— Task statement —
Please find the lines in the entries below that contain the word "Configuración", and copy each one.

— Listed records —

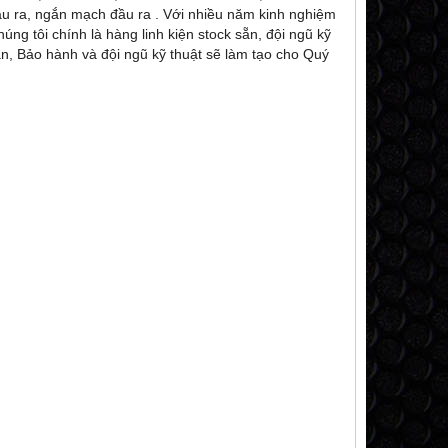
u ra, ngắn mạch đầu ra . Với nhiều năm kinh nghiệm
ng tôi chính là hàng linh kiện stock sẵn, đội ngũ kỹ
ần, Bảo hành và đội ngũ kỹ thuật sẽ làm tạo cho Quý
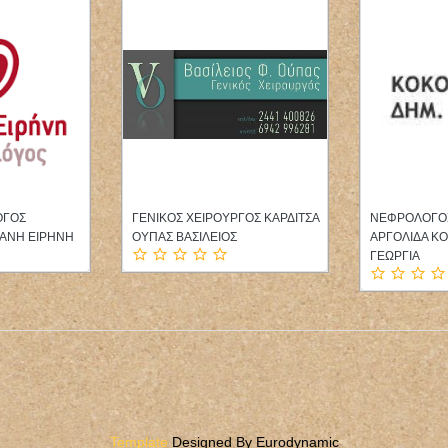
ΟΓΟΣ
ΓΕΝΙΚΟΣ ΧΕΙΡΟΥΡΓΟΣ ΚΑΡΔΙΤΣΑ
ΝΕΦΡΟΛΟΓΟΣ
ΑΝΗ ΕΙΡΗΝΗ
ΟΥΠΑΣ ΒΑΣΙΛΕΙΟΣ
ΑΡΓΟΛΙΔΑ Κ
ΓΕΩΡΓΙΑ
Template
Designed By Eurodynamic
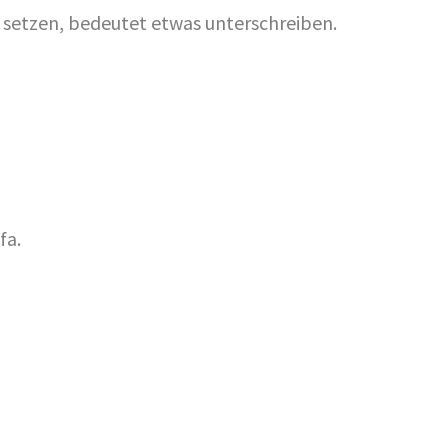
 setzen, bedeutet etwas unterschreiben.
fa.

==

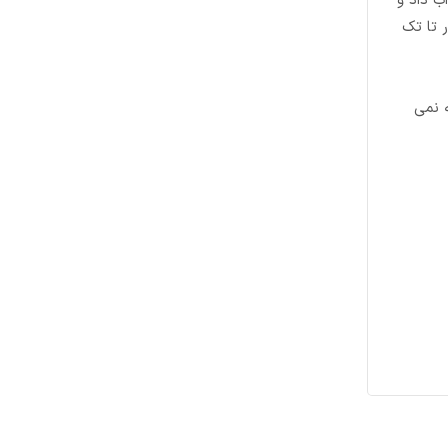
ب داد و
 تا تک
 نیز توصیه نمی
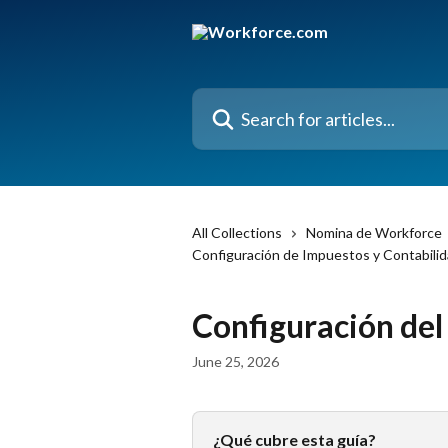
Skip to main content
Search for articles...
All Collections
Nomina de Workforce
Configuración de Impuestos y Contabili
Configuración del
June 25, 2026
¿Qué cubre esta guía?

— Response area —
Configuración de Impuestos y Contabili
Configuración del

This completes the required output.